Inspired by characters in a hit Hollywood film of the same name, which I’ve not seen, the guys claim “the song is set to be the sound of a Post-Lockdown world.” I hope so, but it fondly reminds me of a time of yore, pre-nineties indie and Britpop, back to the days of Simple Minds and U2; no bad thing. For, just like the moment Judd Nelson sticks Molly Ringwald’s earing in his lughole, these bands were beguiling, memorable and emotive. Crazy Stupid Love is like them, infectiously uplifting, and with a coming-of-age narrative, articulating moods of a youthful, verboten romance, it suits.
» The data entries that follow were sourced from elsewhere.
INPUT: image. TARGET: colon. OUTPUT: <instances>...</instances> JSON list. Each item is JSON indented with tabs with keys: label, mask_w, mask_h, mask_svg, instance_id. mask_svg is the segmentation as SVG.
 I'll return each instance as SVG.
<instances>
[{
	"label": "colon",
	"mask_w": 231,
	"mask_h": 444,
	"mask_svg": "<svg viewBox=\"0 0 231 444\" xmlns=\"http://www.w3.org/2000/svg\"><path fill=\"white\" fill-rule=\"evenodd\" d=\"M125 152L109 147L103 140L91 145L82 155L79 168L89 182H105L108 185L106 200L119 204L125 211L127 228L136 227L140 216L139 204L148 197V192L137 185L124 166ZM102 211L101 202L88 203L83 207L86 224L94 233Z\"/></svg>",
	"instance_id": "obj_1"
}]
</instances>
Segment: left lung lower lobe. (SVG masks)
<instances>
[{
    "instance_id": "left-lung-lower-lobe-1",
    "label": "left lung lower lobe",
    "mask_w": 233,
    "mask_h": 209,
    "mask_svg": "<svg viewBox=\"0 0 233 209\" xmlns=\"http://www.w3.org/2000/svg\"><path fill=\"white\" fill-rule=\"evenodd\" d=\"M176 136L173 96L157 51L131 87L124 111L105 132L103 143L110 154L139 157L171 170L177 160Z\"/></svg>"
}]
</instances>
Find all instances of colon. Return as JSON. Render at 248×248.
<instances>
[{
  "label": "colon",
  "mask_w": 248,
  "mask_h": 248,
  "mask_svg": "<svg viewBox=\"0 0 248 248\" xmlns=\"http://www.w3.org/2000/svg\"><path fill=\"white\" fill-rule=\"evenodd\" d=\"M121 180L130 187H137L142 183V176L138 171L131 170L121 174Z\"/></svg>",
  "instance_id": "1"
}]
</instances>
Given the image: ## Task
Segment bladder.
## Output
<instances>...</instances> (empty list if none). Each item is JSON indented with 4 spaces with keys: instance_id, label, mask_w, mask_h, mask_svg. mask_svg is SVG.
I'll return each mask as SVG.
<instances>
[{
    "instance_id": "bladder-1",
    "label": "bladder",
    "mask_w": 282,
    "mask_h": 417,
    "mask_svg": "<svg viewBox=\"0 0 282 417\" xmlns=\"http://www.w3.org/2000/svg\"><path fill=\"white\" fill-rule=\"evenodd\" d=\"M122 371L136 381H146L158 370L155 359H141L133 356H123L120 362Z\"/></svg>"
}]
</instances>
Surprisingly dicey too, it also creates a mysterious character within the narrative, namely Chad, intended to market the single with a hashtag #whoischad. We can’t see his mug on the cover, but the likelihood it’s Brad’s alter-ego, just because he rhymes with Chad and he’s wearing the same baseball jacket in the accompanying photoshoot is slight. With a penchant for fireworks he carries a baseball bat to a fairground, and anyone who does such is surely asking for trouble. But, I dunno, Brad just doesn’t seem the type!
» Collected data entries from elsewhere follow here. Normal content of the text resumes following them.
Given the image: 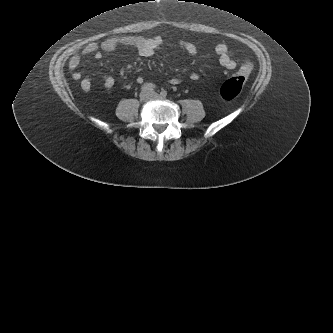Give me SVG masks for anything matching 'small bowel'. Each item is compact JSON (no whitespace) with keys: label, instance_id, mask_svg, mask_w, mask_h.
<instances>
[{"label":"small bowel","instance_id":"c3829d8e","mask_svg":"<svg viewBox=\"0 0 333 333\" xmlns=\"http://www.w3.org/2000/svg\"><path fill=\"white\" fill-rule=\"evenodd\" d=\"M164 41L161 37L152 36H123V37H110L104 40L102 43H90L79 54L77 52H71L67 55L68 59V68L71 74V77L74 80H81L80 86L82 90L89 91L92 86L91 78L86 76L83 77L82 73L77 70L78 65L81 61V55H93L96 59H101L103 57V52H112L118 47H132L137 50L138 54L142 57H150L154 54L155 50L162 47ZM180 45L184 48L190 55L197 54L196 46L187 40L180 41ZM215 53L219 58V62L222 67L227 70H233L236 67V63L233 60L229 48L220 44L215 48ZM199 74L192 72L189 75V78L193 81L199 79ZM138 83H143L144 79L142 77L138 78ZM103 89L110 90L115 84V79L111 75H104L102 77ZM182 82L181 78H172L169 80V83L172 85H177Z\"/></svg>","mask_w":333,"mask_h":333}]
</instances>
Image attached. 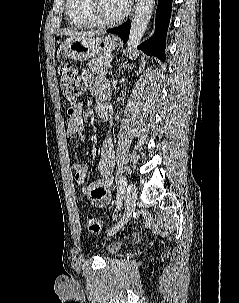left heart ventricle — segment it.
I'll use <instances>...</instances> for the list:
<instances>
[{"mask_svg":"<svg viewBox=\"0 0 239 303\" xmlns=\"http://www.w3.org/2000/svg\"><path fill=\"white\" fill-rule=\"evenodd\" d=\"M100 7L107 18H115L125 11L118 0H100Z\"/></svg>","mask_w":239,"mask_h":303,"instance_id":"left-heart-ventricle-1","label":"left heart ventricle"}]
</instances>
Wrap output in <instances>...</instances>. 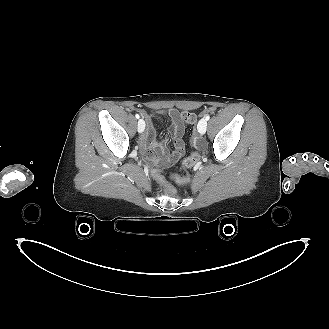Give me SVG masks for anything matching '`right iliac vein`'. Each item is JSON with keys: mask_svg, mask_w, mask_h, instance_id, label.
Listing matches in <instances>:
<instances>
[{"mask_svg": "<svg viewBox=\"0 0 329 329\" xmlns=\"http://www.w3.org/2000/svg\"><path fill=\"white\" fill-rule=\"evenodd\" d=\"M137 129H138V132H139V133H142V132L144 131V129H145V122H144L143 119H140V120L138 121Z\"/></svg>", "mask_w": 329, "mask_h": 329, "instance_id": "right-iliac-vein-1", "label": "right iliac vein"}]
</instances>
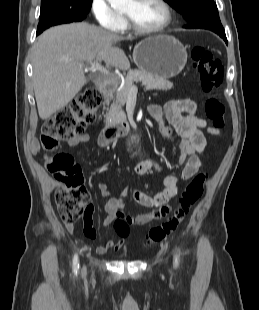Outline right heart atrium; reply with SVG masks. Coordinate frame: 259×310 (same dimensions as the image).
Masks as SVG:
<instances>
[{
    "label": "right heart atrium",
    "mask_w": 259,
    "mask_h": 310,
    "mask_svg": "<svg viewBox=\"0 0 259 310\" xmlns=\"http://www.w3.org/2000/svg\"><path fill=\"white\" fill-rule=\"evenodd\" d=\"M91 12L97 22L111 31H121L125 28V18L115 11L107 0H92Z\"/></svg>",
    "instance_id": "obj_1"
}]
</instances>
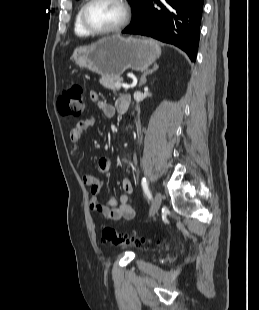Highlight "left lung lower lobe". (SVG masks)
<instances>
[{"instance_id": "obj_1", "label": "left lung lower lobe", "mask_w": 259, "mask_h": 310, "mask_svg": "<svg viewBox=\"0 0 259 310\" xmlns=\"http://www.w3.org/2000/svg\"><path fill=\"white\" fill-rule=\"evenodd\" d=\"M203 2L204 0H147L136 20L122 33L145 35L174 44L195 61Z\"/></svg>"}]
</instances>
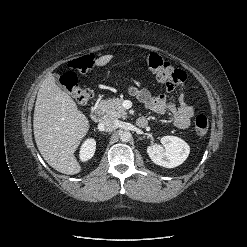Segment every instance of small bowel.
<instances>
[{"label":"small bowel","mask_w":247,"mask_h":247,"mask_svg":"<svg viewBox=\"0 0 247 247\" xmlns=\"http://www.w3.org/2000/svg\"><path fill=\"white\" fill-rule=\"evenodd\" d=\"M183 86L184 81L176 85L168 86L169 93L179 88L178 104L172 101L166 94L152 95L147 89L129 87L128 91L149 111L158 114L170 111L173 114L175 126L181 130H186L191 125V118L194 115V107L186 102L185 96L181 91Z\"/></svg>","instance_id":"c3829d8e"}]
</instances>
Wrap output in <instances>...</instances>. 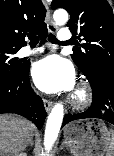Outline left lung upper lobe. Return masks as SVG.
<instances>
[{"label":"left lung upper lobe","mask_w":114,"mask_h":156,"mask_svg":"<svg viewBox=\"0 0 114 156\" xmlns=\"http://www.w3.org/2000/svg\"><path fill=\"white\" fill-rule=\"evenodd\" d=\"M52 9L70 13L68 26L77 44L71 57L88 79L114 75V15L106 0H53Z\"/></svg>","instance_id":"obj_1"}]
</instances>
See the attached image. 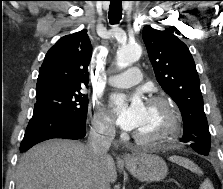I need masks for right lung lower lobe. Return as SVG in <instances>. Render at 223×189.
<instances>
[{
  "instance_id": "98d812e1",
  "label": "right lung lower lobe",
  "mask_w": 223,
  "mask_h": 189,
  "mask_svg": "<svg viewBox=\"0 0 223 189\" xmlns=\"http://www.w3.org/2000/svg\"><path fill=\"white\" fill-rule=\"evenodd\" d=\"M85 135V121L79 122L57 112L34 110L21 142L20 152L48 139H81Z\"/></svg>"
}]
</instances>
This self-produced nostalgic nugget has those swirling harmonies, chiming guitars and an infectious chorus hook, to compare it to those eighties greats. But akin to what Talk in Code are putting out, it retains the modernism and freshness, acting as a nod to influences rather than a tribute.
In mentioning this to the Talkers they hadn’t heard of Daydream Runaways, but now I’m pleased to hear they’re supporting Talk in Code for an exclusive gig at Swindon’s Vic in November. Did I connect this, guys? Because if so, it makes me proud, sound wise I believe it’s a perfect match. Though BBC Wiltshire’s Sue Davis also has taken a big shining to the Runaways, asking them back on the 3rd October. Just, you dark horse, you, leave the baseball bat at home, Brad, I mean Chad. In my experience the Beeb pay for your parking if you ask, so no need to get nasty. Tut, always the quiet ones!
Super single, guys and look forward to catching up with you soon.